Dataset entries:
▼

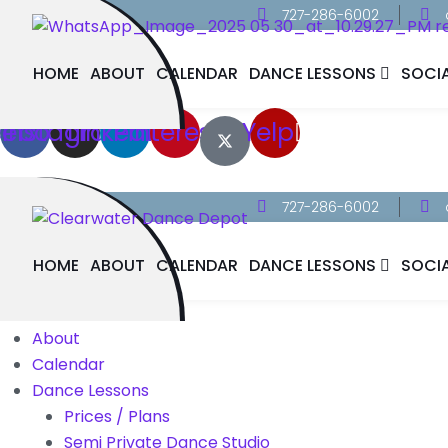
727-286-6002
HOME
ABOUT
CALENDAR
DANCE LESSONS
SOCI
cebook
Instagram
Linkedin
Pinterest
Yelp
727-286-6002
HOME
ABOUT
CALENDAR
DANCE LESSONS
SOCI
Home
About
Calendar
Dance Lessons
Prices / Plans
Semi Private Dance Studio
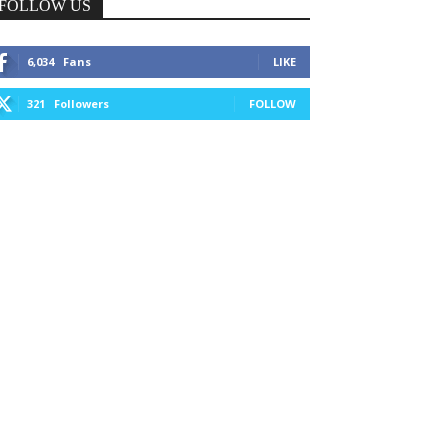
FOLLOW US
6,034
Fans
LIKE
321
Followers
FOLLOW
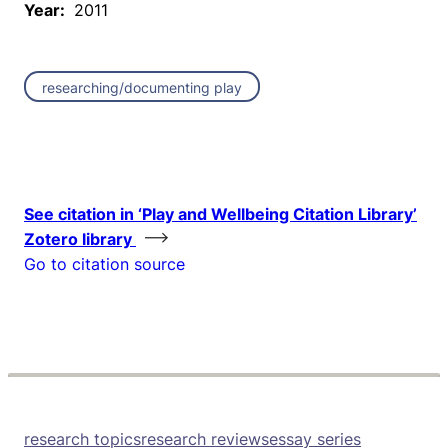
Year:
2011
researching/documenting play
See citation in ‘Play and Wellbeing Citation Library’
Zotero library
Go to citation source
research topics
research reviews
essay series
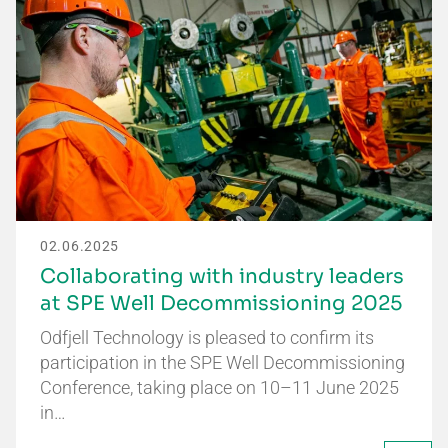
02.06.2025
Collaborating with industry leaders
at SPE Well Decommissioning 2025
Odfjell Technology is pleased to confirm its
participation in the SPE Well Decommissioning
Conference, taking place on 10–11 June 2025
in…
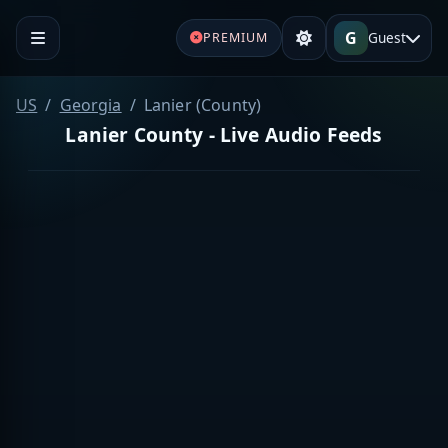
G
Guest
PREMIUM
US
Georgia
Lanier (County)
Lanier County - Live Audio Feeds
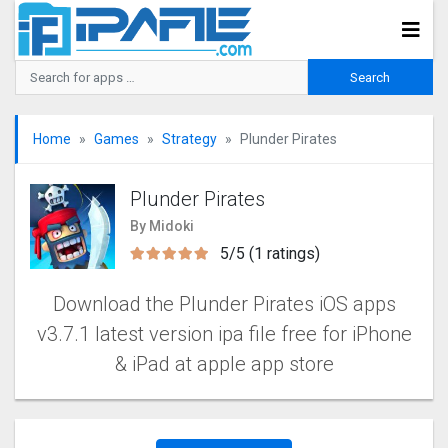
Home
Games
Strategy
Plunder Pirates
Plunder Pirates
By Midoki
5/5 (1 ratings)
Download the Plunder Pirates iOS apps
v3.7.1 latest version ipa file free for iPhone
& iPad at apple app store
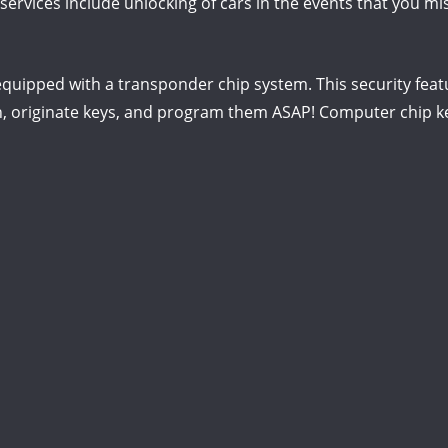
ervices include unlocking of cars in the events that you mis
quipped with a transponder chip system. This security featu
, originate keys, and program them ASAP! Computer chip ke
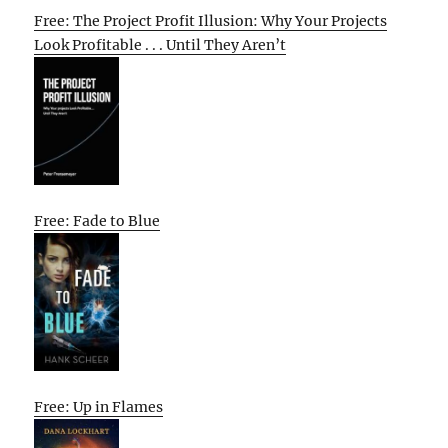
Free: The Project Profit Illusion: Why Your Projects
Look Profitable . . . Until They Aren’t
Free: Fade to Blue
Free: Up in Flames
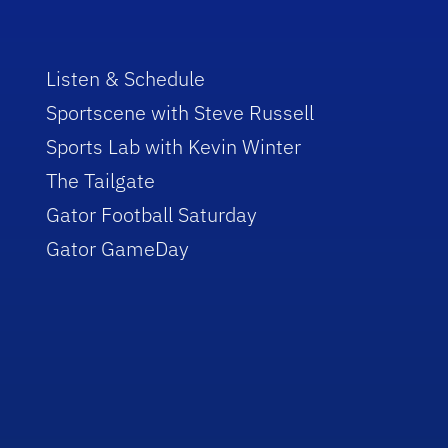
Listen & Schedule
Sportscene with Steve Russell
Sports Lab with Kevin Winter
The Tailgate
Gator Football Saturday
Gator GameDay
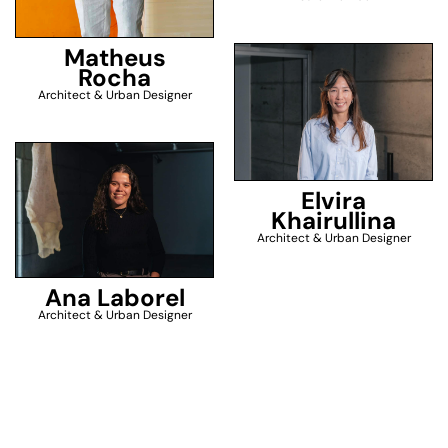
Matheus
Rocha
Architect & Urban Designer
Elvira
Khairullina
Architect & Urban Designer
Ana Laborel
Architect & Urban Designer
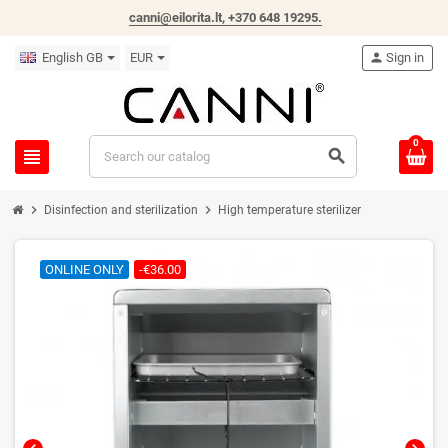
canni@eilorita.lt,
+370 648 19295
.
English GB
EUR
person
Sign in
0
view_headline
search
chevron_right
chevron_right
Disinfection and sterilization
High temperature sterilizer
ONLINE ONLY
-€36.00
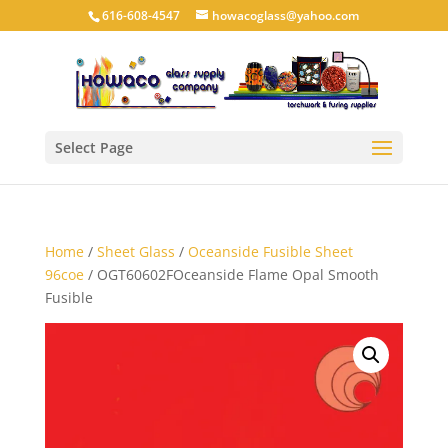
616-608-4547
howacoglass@yahoo.com
Select Page
Home
/
Sheet Glass
/
Oceanside Fusible Sheet
96coe
/ OGT60602FOceanside Flame Opal Smooth
Fusible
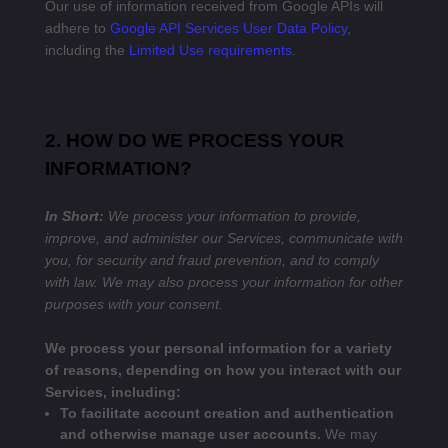
Our use of information received from Google APIs will
adhere to
Google API Services User Data Policy
,
including the
Limited Use requirements
.
2. HOW DO WE PROCESS YOUR
INFORMATION?
In Short:
We process your information to provide,
improve, and administer our Services, communicate with
you, for security and fraud prevention, and to comply
with law. We may also process your information for other
purposes with your consent.
We process your personal information for a variety
of reasons, depending on how you interact with our
Services, including:
To facilitate account creation and authentication
and otherwise manage user accounts.
We may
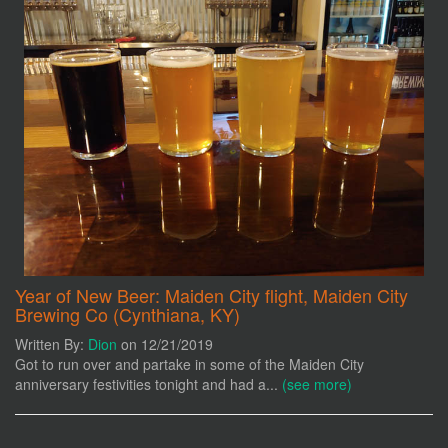
Year of New Beer: Maiden City flight, Maiden City
Brewing Co (Cynthiana, KY)
Written By:
Dion
on 12/21/2019
Got to run over and partake in some of the Maiden City
anniversary festivities tonight and had a...
(see more)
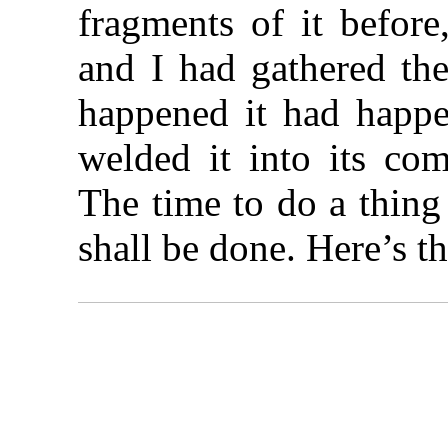
fragments of it before
and I had gathered the
happened it had happ
welded it into its com
The time to do a thing
shall be done. Here’s th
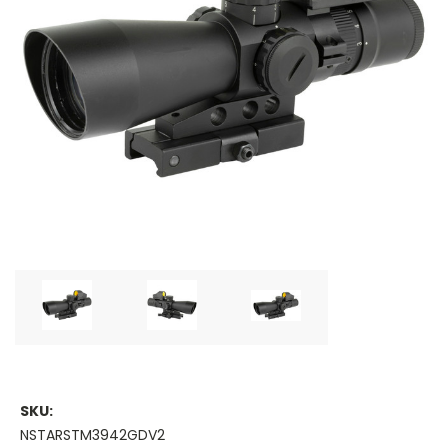
SKU:
NSTARSTM3942GDV2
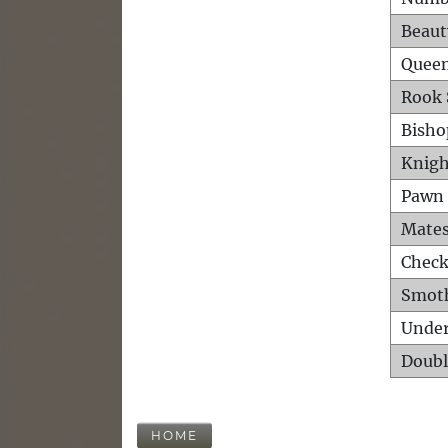
Beaut
Queen
Rook 
Bisho
Knigh
Pawn 
Mates
Check
Smot
Unde
Doubl
HOME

▲

Pictures are to be omitted; otherwise, write out the data exactly as it appears.

EXPECTED ANSWER:
727-286-6002
HOME
ABOUT
CALENDAR
DANCE LESSONS
SOCI
cebook
Instagram
Linkedin
Pinterest
Yelp
727-286-6002
HOME
ABOUT
CALENDAR
DANCE LESSONS
SOCI
Home
About
Calendar
Dance Lessons
Prices / Plans
Semi Private Dance Studio
FOLLOW US
6,034
Fans
LIKE
321
Followers
FOLLOW
Year:
2011
researching/documenting play
See citation in ‘Play and Wellbeing Citation Library’
Zotero library
Go to citation source
research topics
research reviews
essay series
02.06.2025
Collaborating with industry leaders
at SPE Well Decommissioning 2025
Odfjell Technology is pleased to confirm its
participation in the SPE Well Decommissioning
Conference, taking place on 10–11 June 2025
in…
G
Guest
PREMIUM
US
Georgia
Lanier (County)
Lanier County - Live Audio Feeds
Home
Games
Strategy
Plunder Pirates
Plunder Pirates
By Midoki
5/5 (1 ratings)
Download the Plunder Pirates iOS apps
v3.7.1 latest version ipa file free for iPhone
& iPad at apple app store
ervices include unlocking of cars in the events that you mis
quipped with a transponder chip system. This security featu
, originate keys, and program them ASAP! Computer chip ke
Free: The Project Profit Illusion: Why Your Projects
Look Profitable . . . Until They Aren’t
Free: Fade to Blue
Free: Up in Flames
Listen & Schedule
Sportscene with Steve Russell
Sports Lab with Kevin Winter
The Tailgate
Gator Football Saturday
Gator GameDay
Matheus
Rocha
Architect & Urban Designer
Elvira
Khairullina
Architect & Urban Designer
Ana Laborel
Architect & Urban Designer
canni@eilorita.lt,
+370 648 19295
.
English GB
EUR
person
Sign in
0
view_headline
search
chevron_right
chevron_right
Disinfection and sterilization
High temperature sterilizer
ONLINE ONLY
-€36.00
616-608-4547
howacoglass@yahoo.com
Select Page
Home
/
Sheet Glass
/
Oceanside Fusible Sheet
96coe
/ OGT60602FOceanside Flame Opal Smooth
Fusible
Our use of information received from Google APIs will
adhere to
Google API Services User Data Policy
,
including the
Limited Use requirements
.
2. HOW DO WE PROCESS YOUR
INFORMATION?
In Short:
We process your information to provide,
improve, and administer our Services, communicate with
you, for security and fraud prevention, and to comply
with law. We may also process your information for other
purposes with your consent.
We process your personal information for a variety
of reasons, depending on how you interact with our
Services, including:
To facilitate account creation and authentication
and otherwise manage user accounts.
We may
Year of New Beer: Maiden City flight, Maiden City
Brewing Co (Cynthiana, KY)
Written By:
Dion
on 12/21/2019
Got to run over and partake in some of the Maiden City
anniversary festivities tonight and had a...
(see more)
fragments of it before
and I had gathered the
happened it had happ
welded it into its com
The time to do a thing
shall be done. Here’s th
SKU:
NSTARSTM3942GDV2
Beaut
Queen
Rook 
Bisho
Knigh
Pawn 
Mates
Check
Smot
Unde
Doubl
HOME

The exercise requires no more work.